What you need to do: Copy each line of the following data that contains "cookies".
======== Source data
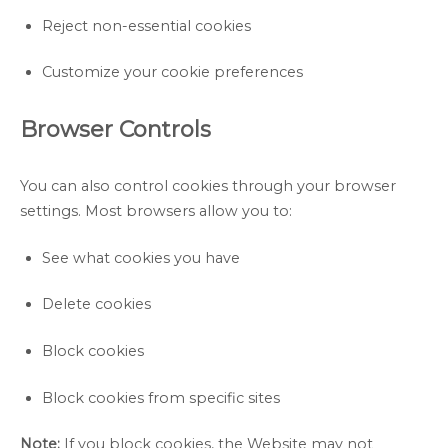
Reject non-essential cookies
Customize your cookie preferences
Browser Controls
You can also control cookies through your browser
settings. Most browsers allow you to:
See what cookies you have
Delete cookies
Block cookies
Block cookies from specific sites
Note:
If you block cookies, the Website may not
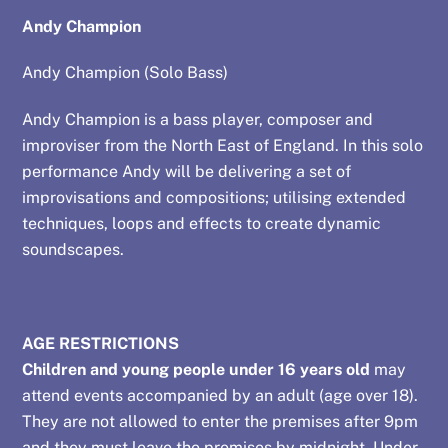
Andy Champion
Andy Champion (Solo Bass)
Andy Champion is a bass player, composer and
improviser from the North East of England. In this solo
performance Andy will be delivering a set of
improvisations and compositions; utilising extended
techniques, loops and effects to create dynamic
soundscapes.
AGE RESTRICTIONS
Children and young people under 16 years old
may
attend events accompanied by an adult (age over 18).
They are not allowed to enter the premises after 9pm
and they must leave the premises by midnight. Under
================
Your solution:
Reject non-essential cookies
You can also control cookies through your browser
See what cookies you have
Delete cookies
Block cookies
Block cookies from specific sites
If you block cookies, the Website may not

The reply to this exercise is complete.